The state's capital city is a haven for local, independent and craft breweries.

Wisconsin has such a wealth of craft offerings that some bars and restaurants offer only beer made in-state.
Wisconsin has such a wealth of craft offerings that some bars and restaurants offer only beer made in-state.

Wisconsin has a storied history of brewing, but these days, craft beer is king. In Madison—the state’s capital and second-largest city—the dominance of craft offerings is particularly striking. The Old Fashioned, a retro-themed gastropub located just a block from the State Capitol, has more than 50 beers on tap and 80 by the bottle. All of them are from Wisconsin. A short distance away at OSS (Old School Sausages), a counter-service restaurant known for modern takes on traditional Wisconsin bratwursts, the draft selection is also Wisconsin-only. OSS offerings are led by New Glarus Brewing Co.’s renowned Spotted Cow, as well as its Staghorn Octoberfest, ($5 a pint; $7 a 24-ounce pour, both served in a Mason jar).

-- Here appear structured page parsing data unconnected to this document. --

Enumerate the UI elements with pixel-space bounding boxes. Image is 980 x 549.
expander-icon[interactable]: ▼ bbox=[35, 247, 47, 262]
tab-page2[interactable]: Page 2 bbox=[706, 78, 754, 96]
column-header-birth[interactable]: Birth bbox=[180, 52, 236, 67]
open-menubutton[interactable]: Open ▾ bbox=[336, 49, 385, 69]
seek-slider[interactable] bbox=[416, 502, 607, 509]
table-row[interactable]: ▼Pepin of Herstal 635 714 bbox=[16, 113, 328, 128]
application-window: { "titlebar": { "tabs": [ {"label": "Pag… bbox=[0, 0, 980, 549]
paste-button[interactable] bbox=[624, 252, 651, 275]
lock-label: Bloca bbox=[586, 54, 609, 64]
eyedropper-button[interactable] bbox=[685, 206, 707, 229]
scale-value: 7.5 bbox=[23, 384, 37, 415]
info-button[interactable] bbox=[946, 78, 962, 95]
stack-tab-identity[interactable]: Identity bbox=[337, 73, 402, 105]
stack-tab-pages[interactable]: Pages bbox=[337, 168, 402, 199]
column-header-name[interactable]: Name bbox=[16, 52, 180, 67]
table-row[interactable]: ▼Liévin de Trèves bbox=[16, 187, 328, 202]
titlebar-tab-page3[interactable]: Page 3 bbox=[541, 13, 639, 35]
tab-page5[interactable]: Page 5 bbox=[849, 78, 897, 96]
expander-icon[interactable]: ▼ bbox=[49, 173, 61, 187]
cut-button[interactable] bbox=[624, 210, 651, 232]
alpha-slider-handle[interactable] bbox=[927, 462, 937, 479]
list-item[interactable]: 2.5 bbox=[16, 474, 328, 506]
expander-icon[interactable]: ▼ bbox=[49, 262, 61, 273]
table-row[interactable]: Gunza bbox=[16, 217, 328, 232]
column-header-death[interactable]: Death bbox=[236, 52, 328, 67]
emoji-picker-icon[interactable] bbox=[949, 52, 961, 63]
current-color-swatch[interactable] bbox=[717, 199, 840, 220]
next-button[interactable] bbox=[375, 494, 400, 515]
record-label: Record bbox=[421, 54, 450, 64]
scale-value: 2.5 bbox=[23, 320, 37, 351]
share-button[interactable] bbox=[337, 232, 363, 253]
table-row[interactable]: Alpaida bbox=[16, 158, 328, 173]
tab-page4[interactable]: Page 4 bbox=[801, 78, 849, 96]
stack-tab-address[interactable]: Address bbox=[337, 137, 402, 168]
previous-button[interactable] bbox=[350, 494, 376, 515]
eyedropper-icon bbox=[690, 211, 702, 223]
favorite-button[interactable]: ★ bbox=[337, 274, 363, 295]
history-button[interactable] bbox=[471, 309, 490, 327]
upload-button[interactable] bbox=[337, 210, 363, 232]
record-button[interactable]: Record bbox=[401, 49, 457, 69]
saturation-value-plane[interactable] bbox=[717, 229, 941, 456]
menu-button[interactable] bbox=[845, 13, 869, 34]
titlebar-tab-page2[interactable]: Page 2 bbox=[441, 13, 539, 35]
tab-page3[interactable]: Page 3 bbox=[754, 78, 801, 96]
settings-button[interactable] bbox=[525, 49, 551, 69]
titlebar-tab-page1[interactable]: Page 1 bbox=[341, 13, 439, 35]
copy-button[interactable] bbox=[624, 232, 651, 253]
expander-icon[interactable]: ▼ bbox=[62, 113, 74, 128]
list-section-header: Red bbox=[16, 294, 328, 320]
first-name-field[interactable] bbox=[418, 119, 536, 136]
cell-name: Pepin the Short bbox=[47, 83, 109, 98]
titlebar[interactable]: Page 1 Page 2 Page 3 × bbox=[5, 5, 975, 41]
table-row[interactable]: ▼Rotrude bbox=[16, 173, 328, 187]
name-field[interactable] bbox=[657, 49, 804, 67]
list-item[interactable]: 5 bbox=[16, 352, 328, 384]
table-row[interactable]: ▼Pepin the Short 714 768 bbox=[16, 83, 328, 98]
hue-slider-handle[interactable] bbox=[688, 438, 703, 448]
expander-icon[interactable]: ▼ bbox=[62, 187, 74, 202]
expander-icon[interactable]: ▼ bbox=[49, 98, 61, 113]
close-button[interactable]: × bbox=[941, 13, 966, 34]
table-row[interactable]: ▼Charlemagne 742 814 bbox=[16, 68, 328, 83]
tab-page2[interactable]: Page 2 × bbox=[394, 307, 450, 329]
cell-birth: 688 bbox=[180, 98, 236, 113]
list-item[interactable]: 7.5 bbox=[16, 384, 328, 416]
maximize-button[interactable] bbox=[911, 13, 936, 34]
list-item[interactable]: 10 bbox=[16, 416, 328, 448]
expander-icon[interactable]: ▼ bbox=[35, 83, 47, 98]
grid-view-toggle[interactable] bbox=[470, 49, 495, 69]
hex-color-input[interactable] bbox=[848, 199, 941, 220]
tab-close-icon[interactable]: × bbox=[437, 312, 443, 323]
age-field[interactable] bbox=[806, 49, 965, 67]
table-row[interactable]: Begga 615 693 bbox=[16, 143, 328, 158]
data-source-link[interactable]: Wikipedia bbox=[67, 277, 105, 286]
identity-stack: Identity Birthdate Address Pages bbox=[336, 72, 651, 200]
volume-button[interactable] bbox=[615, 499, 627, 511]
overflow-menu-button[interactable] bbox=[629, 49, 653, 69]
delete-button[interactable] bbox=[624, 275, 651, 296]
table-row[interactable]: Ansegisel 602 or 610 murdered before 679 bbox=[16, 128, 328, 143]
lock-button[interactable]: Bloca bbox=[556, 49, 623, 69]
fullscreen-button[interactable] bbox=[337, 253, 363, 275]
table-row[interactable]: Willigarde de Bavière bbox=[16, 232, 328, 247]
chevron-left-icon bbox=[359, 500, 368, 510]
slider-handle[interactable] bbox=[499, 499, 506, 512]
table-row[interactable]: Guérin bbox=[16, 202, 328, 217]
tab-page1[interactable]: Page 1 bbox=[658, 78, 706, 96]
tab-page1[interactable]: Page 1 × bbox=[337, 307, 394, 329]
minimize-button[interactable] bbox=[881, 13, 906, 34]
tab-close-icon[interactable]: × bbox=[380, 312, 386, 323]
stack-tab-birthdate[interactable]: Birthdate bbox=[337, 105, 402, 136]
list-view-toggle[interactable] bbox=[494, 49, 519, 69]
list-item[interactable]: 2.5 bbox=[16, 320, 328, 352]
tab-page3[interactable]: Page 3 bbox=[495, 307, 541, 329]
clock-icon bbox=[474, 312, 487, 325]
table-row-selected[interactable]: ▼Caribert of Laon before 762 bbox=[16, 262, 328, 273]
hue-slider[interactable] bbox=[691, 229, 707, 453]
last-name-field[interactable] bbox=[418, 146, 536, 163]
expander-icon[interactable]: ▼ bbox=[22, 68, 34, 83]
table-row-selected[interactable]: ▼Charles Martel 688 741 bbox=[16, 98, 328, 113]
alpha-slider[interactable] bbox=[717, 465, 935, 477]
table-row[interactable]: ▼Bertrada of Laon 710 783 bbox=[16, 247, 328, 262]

New Glarus Brewing Co., located 25 miles outside of Madison in the town of New Glarus, Wisconsin, is the state’s leading craft player. Its flagship brew, the cask-conditioned farmhouse ale Spotted Cow, is the state’s top-selling craft beer in both the on- and off-premise. New Glarus—which was founded in 1993 and is distributed exclusively in Wisconsin—is the 14th-biggest craft brewer in the United States, according to the Brewers Association.

“We pay the mortgage with Spotted Cow,” jokes Wayne Crokus, a general manager at the three-location Steve’s Wine, Beer & Spirits in Madison. Steve’s offers six-packs of Spotted Cow bottles for $8.49. Local craft beers do well at the retail chain, and even the store’s top-selling macro beer—Leinenkugel’s Original lager ($5.69 a six-pack) from MillerCoors—is made in Wisconsin.

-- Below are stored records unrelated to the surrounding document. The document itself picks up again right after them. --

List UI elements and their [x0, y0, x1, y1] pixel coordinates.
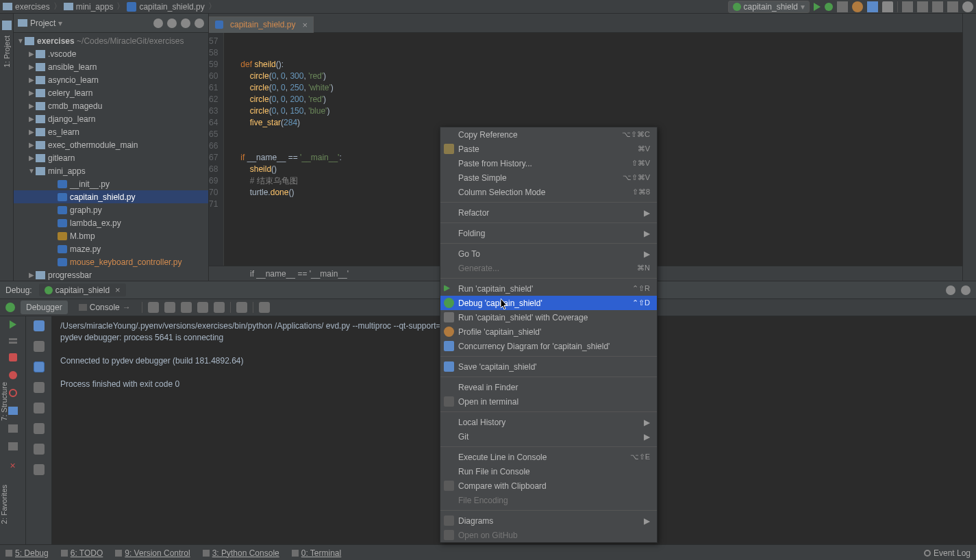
vcs-update-button[interactable] [902, 1, 913, 12]
tree-folder[interactable]: ▶django_learn [14, 112, 208, 125]
hide-icon[interactable] [961, 285, 971, 295]
context-menu-item[interactable]: Run 'capitain_shield' with Coverage [440, 310, 657, 324]
soft-wrap-icon[interactable] [34, 361, 45, 372]
context-menu-item[interactable]: Paste⌘V [440, 142, 657, 156]
step-out-icon[interactable] [214, 302, 225, 313]
tree-file[interactable]: __init__.py [14, 177, 208, 190]
tree-file[interactable]: lambda_ex.py [14, 216, 208, 229]
context-menu-item[interactable]: Go To▶ [440, 246, 657, 261]
project-tool-icon[interactable] [2, 21, 12, 30]
tree-folder[interactable]: ▶.vscode [14, 47, 208, 60]
tree-folder[interactable]: ▶gitlearn [14, 151, 208, 164]
context-menu-item[interactable]: Copy Reference⌥⇧⌘C [440, 127, 657, 142]
run-to-cursor-icon[interactable] [236, 302, 247, 313]
breadcrumb-mid[interactable]: mini_apps [64, 2, 114, 12]
rerun-icon[interactable] [5, 303, 15, 312]
close-tab-icon[interactable]: × [302, 20, 308, 30]
coverage-button[interactable] [837, 1, 848, 12]
structure-tool-button[interactable]: 7: Structure [0, 377, 14, 421]
vcs-revert-button[interactable] [947, 1, 958, 12]
tree-folder[interactable]: ▶es_learn [14, 125, 208, 138]
tree-folder[interactable]: ▶exec_othermodule_main [14, 138, 208, 151]
print-icon[interactable] [34, 403, 45, 413]
breadcrumb-root[interactable]: exercises [3, 2, 50, 12]
evaluate-icon[interactable] [259, 302, 270, 313]
favorites-tool-button[interactable]: 2: Favorites [0, 479, 14, 524]
new-watch-icon[interactable] [34, 444, 45, 455]
target-icon[interactable] [153, 18, 163, 28]
status-bar-item[interactable]: 6: TODO [61, 548, 103, 558]
tree-file[interactable]: maze.py [14, 242, 208, 255]
tree-root[interactable]: ▼ exercises ~/Codes/MiracleGit/exercises [14, 34, 208, 47]
code-area[interactable]: def sheild(): circle(0, 0, 300, 'red') c… [224, 33, 341, 266]
editor-tab[interactable]: capitain_shield.py × [209, 16, 314, 33]
status-bar-item[interactable]: 9: Version Control [115, 548, 190, 558]
tree-file[interactable]: graph.py [14, 203, 208, 216]
context-menu-item[interactable]: Reveal in Finder [440, 380, 657, 394]
console-tab[interactable]: Console → [73, 301, 136, 314]
gear-icon[interactable] [946, 285, 955, 295]
status-bar-item[interactable]: 5: Debug [5, 548, 49, 558]
clear-icon[interactable] [34, 423, 45, 434]
concurrency-button[interactable] [867, 1, 878, 12]
stop-button[interactable] [882, 1, 893, 12]
context-menu-item[interactable]: Local History▶ [440, 415, 657, 429]
pin-icon[interactable] [8, 442, 18, 450]
context-menu-item[interactable]: Save 'capitain_shield' [440, 359, 657, 374]
close-icon[interactable]: × [115, 285, 121, 295]
vcs-commit-button[interactable] [917, 1, 928, 12]
force-step-icon[interactable] [197, 302, 208, 313]
breadcrumb-file[interactable]: capitain_shield.py [127, 2, 204, 12]
step-into-my-icon[interactable] [181, 302, 192, 313]
event-log-button[interactable]: Event Log [924, 548, 971, 558]
project-tool-label[interactable]: 1: Project [3, 36, 11, 67]
tree-file[interactable]: M.bmp [14, 229, 208, 242]
step-over-icon[interactable] [148, 302, 159, 313]
tree-folder[interactable]: ▶ progressbar [14, 268, 208, 281]
hide-icon[interactable] [195, 18, 204, 28]
context-menu-item[interactable]: Profile 'capitain_shield' [440, 324, 657, 339]
resume-icon[interactable] [10, 320, 16, 329]
status-bar-item[interactable]: 3: Python Console [203, 548, 279, 558]
step-into-icon[interactable] [164, 302, 175, 313]
tree-file[interactable]: mouse_keyboard_controller.py [14, 255, 208, 268]
tree-folder[interactable]: ▶cmdb_magedu [14, 99, 208, 112]
gear-icon[interactable] [181, 18, 190, 28]
context-menu-item[interactable]: Compare with Clipboard [440, 479, 657, 493]
search-button[interactable] [962, 1, 973, 12]
tree-folder[interactable]: ▶asyncio_learn [14, 73, 208, 86]
context-menu-item[interactable]: Execute Line in Console⌥⇧E [440, 450, 657, 464]
context-menu-item[interactable]: Run File in Console [440, 464, 657, 479]
tree-folder[interactable]: ▶celery_learn [14, 86, 208, 99]
vcs-history-button[interactable] [932, 1, 943, 12]
context-menu-item[interactable]: Debug 'capitain_shield'⌃⇧D [440, 296, 657, 310]
context-menu-item[interactable]: Paste from History...⇧⌘V [440, 156, 657, 170]
profile-button[interactable] [852, 1, 863, 12]
context-menu-item[interactable]: Git▶ [440, 429, 657, 444]
debug-session-tab[interactable]: capitain_shield × [39, 283, 126, 296]
tree-folder[interactable]: ▶ansible_learn [14, 60, 208, 73]
status-bar-item[interactable]: 0: Terminal [292, 548, 341, 558]
context-menu-item[interactable]: Diagrams▶ [440, 513, 657, 528]
debug-button[interactable] [825, 3, 833, 11]
context-menu-item[interactable]: Paste Simple⌥⇧⌘V [440, 170, 657, 185]
run-button[interactable] [814, 3, 821, 11]
down-icon[interactable] [34, 341, 45, 352]
collapse-icon[interactable] [167, 18, 177, 28]
scroll-icon[interactable] [34, 382, 45, 393]
run-configuration-dropdown[interactable]: capitain_shield ▾ [728, 1, 810, 13]
context-menu-item[interactable]: Folding▶ [440, 226, 657, 240]
context-menu-item[interactable]: Open in terminal [440, 394, 657, 409]
browse-icon[interactable] [34, 464, 45, 475]
context-menu-item[interactable]: Concurrency Diagram for 'capitain_shield… [440, 339, 657, 353]
stop-icon[interactable] [9, 353, 17, 361]
project-tree[interactable]: ▼ exercises ~/Codes/MiracleGit/exercises… [14, 33, 208, 281]
layout-icon[interactable] [8, 424, 18, 433]
context-menu-item[interactable]: Refactor▶ [440, 205, 657, 220]
tree-folder[interactable]: ▼mini_apps [14, 164, 208, 177]
tree-file[interactable]: capitain_shield.py [14, 190, 208, 203]
context-menu-item[interactable]: Column Selection Mode⇧⌘8 [440, 185, 657, 199]
debugger-tab[interactable]: Debugger [21, 301, 68, 314]
chevron-down-icon[interactable]: ▾ [58, 18, 62, 28]
context-menu-item[interactable]: Run 'capitain_shield'⌃⇧R [440, 281, 657, 296]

Inspired by New Glarus, a new crop of craft brewers has been making waves in Madison. Ale Asylum, a decade-old company, has grown from production of 837 barrels in its first year to 19,626 in 2014. In 2012, Ale Asylum moved from an 8,000-square-foot brewery to a 45,000-square-foot facility with a tasting room. The brewery’s flagship beer is Hopalicious, an American pale ale made with eleven separate additions of Cascade hops. It sells at Ale Asylum’s brewery for $5 a pint and $9 a six-pack of bottles.

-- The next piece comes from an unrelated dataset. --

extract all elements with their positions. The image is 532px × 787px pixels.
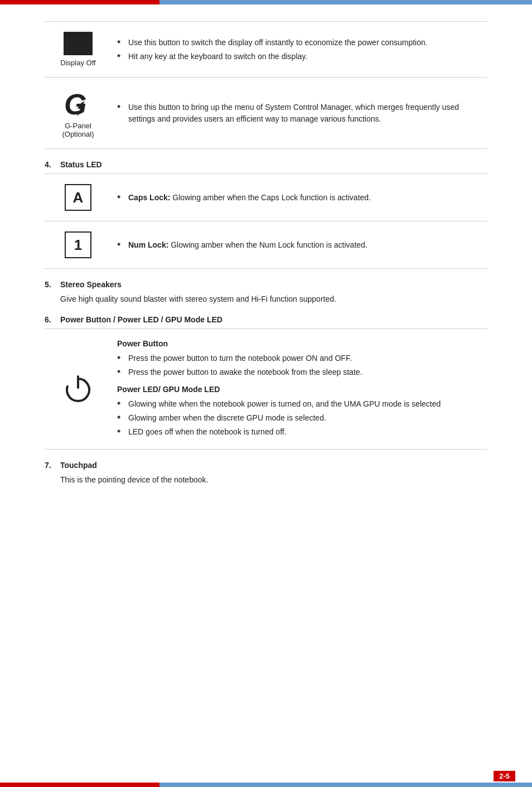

Craft brewers of all sizes are flourishing in Madison and throughout Wisconsin, and it’s a fitting nod to the region’s roots. At The Old Fashioned, the beer lineup includes Ale Asylum, as well as other Madison-area labels like Lake Louie Brewing, Capital Brewery, Wisconsin Brewing Co. and Vintage Brewing Co. At OSS, meanwhile, another brisk seller is Fantasy Factory IPA from Karben4 Brewing. The field might be crowded, but local producers aren’t worried. Hathaway Dilba, Ale Asylum’s director of promotions, sees Madison’s burgeoning market as a boon for local brewers. “People ask if we’re scared of the competition, but we would never want to be the sole craft brewery in town,” she says. “We’re in really good company, and we just want a spot in fridges among all the other great local beers.”